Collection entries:
BEGIN
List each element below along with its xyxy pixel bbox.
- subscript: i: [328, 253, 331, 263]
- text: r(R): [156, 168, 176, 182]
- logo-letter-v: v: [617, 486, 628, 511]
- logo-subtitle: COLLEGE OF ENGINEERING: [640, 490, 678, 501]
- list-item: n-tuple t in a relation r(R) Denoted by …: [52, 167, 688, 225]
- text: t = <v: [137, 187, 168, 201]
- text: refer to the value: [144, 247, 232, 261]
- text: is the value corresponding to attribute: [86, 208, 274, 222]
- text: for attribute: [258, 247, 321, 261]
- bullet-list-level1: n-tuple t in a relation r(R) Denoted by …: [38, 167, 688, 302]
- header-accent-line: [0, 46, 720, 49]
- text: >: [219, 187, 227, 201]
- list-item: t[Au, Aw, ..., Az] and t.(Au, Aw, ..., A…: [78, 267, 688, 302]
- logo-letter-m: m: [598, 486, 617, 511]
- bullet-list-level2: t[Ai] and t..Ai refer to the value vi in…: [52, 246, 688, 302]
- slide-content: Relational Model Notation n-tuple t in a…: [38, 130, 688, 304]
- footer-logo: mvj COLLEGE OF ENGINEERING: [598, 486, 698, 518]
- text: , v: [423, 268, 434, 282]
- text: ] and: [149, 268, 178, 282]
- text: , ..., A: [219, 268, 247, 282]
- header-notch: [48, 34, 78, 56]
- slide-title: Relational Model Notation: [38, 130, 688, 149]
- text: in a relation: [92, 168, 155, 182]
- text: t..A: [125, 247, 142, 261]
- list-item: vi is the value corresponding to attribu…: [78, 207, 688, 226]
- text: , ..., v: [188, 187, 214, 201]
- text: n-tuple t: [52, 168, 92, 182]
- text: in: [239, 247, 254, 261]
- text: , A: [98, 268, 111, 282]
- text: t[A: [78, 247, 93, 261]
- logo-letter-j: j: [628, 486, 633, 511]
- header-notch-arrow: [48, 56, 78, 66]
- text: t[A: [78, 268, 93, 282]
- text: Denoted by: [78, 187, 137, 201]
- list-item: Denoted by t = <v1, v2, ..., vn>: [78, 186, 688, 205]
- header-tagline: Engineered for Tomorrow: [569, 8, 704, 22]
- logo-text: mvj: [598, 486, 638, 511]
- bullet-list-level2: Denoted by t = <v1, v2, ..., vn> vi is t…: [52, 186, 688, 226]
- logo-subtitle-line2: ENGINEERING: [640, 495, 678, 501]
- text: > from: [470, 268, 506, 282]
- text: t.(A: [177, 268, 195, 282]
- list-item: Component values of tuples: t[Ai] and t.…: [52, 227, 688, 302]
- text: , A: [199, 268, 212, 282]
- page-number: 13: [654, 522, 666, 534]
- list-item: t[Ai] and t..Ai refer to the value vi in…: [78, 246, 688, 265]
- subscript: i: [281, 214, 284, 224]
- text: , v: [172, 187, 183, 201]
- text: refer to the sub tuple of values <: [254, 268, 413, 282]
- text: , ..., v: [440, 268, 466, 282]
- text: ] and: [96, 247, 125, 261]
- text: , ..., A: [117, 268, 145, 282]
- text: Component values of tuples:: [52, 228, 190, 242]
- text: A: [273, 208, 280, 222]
END
PROBLEM STATEMENT: Give all the lines above again, exactly.

RESPONSE TO THE TASK:
List each element below along with its xyxy pixel bbox.
- subscript: i: [328, 253, 331, 263]
- text: r(R): [156, 168, 176, 182]
- logo-letter-v: v: [617, 486, 628, 511]
- logo-subtitle: COLLEGE OF ENGINEERING: [640, 490, 678, 501]
- list-item: n-tuple t in a relation r(R) Denoted by …: [52, 167, 688, 225]
- text: t = <v: [137, 187, 168, 201]
- text: refer to the value: [144, 247, 232, 261]
- text: is the value corresponding to attribute: [86, 208, 274, 222]
- text: for attribute: [258, 247, 321, 261]
- bullet-list-level1: n-tuple t in a relation r(R) Denoted by …: [38, 167, 688, 302]
- header-accent-line: [0, 46, 720, 49]
- text: >: [219, 187, 227, 201]
- list-item: t[Au, Aw, ..., Az] and t.(Au, Aw, ..., A…: [78, 267, 688, 302]
- logo-letter-m: m: [598, 486, 617, 511]
- bullet-list-level2: t[Ai] and t..Ai refer to the value vi in…: [52, 246, 688, 302]
- slide-content: Relational Model Notation n-tuple t in a…: [38, 130, 688, 304]
- footer-logo: mvj COLLEGE OF ENGINEERING: [598, 486, 698, 518]
- text: , v: [423, 268, 434, 282]
- text: ] and: [149, 268, 178, 282]
- text: , ..., A: [219, 268, 247, 282]
- header-notch: [48, 34, 78, 56]
- slide-title: Relational Model Notation: [38, 130, 688, 149]
- text: in a relation: [92, 168, 155, 182]
- text: t..A: [125, 247, 142, 261]
- list-item: vi is the value corresponding to attribu…: [78, 207, 688, 226]
- text: , ..., v: [188, 187, 214, 201]
- text: n-tuple t: [52, 168, 92, 182]
- text: in: [239, 247, 254, 261]
- text: , A: [98, 268, 111, 282]
- text: t[A: [78, 247, 93, 261]
- logo-letter-j: j: [628, 486, 633, 511]
- header-notch-arrow: [48, 56, 78, 66]
- text: t[A: [78, 268, 93, 282]
- text: Denoted by: [78, 187, 137, 201]
- list-item: Denoted by t = <v1, v2, ..., vn>: [78, 186, 688, 205]
- header-tagline: Engineered for Tomorrow: [569, 8, 704, 22]
- logo-text: mvj: [598, 486, 638, 511]
- bullet-list-level2: Denoted by t = <v1, v2, ..., vn> vi is t…: [52, 186, 688, 226]
- logo-subtitle-line2: ENGINEERING: [640, 495, 678, 501]
- text: > from: [470, 268, 506, 282]
- text: t.(A: [177, 268, 195, 282]
- list-item: Component values of tuples: t[Ai] and t.…: [52, 227, 688, 302]
- text: , A: [199, 268, 212, 282]
- page-number: 13: [654, 522, 666, 534]
- list-item: t[Ai] and t..Ai refer to the value vi in…: [78, 246, 688, 265]
- subscript: i: [281, 214, 284, 224]
- text: , v: [172, 187, 183, 201]
- text: refer to the sub tuple of values <: [254, 268, 413, 282]
- text: , ..., v: [440, 268, 466, 282]
- text: ] and: [96, 247, 125, 261]
- text: , ..., A: [117, 268, 145, 282]
- text: Component values of tuples:: [52, 228, 190, 242]
- text: A: [273, 208, 280, 222]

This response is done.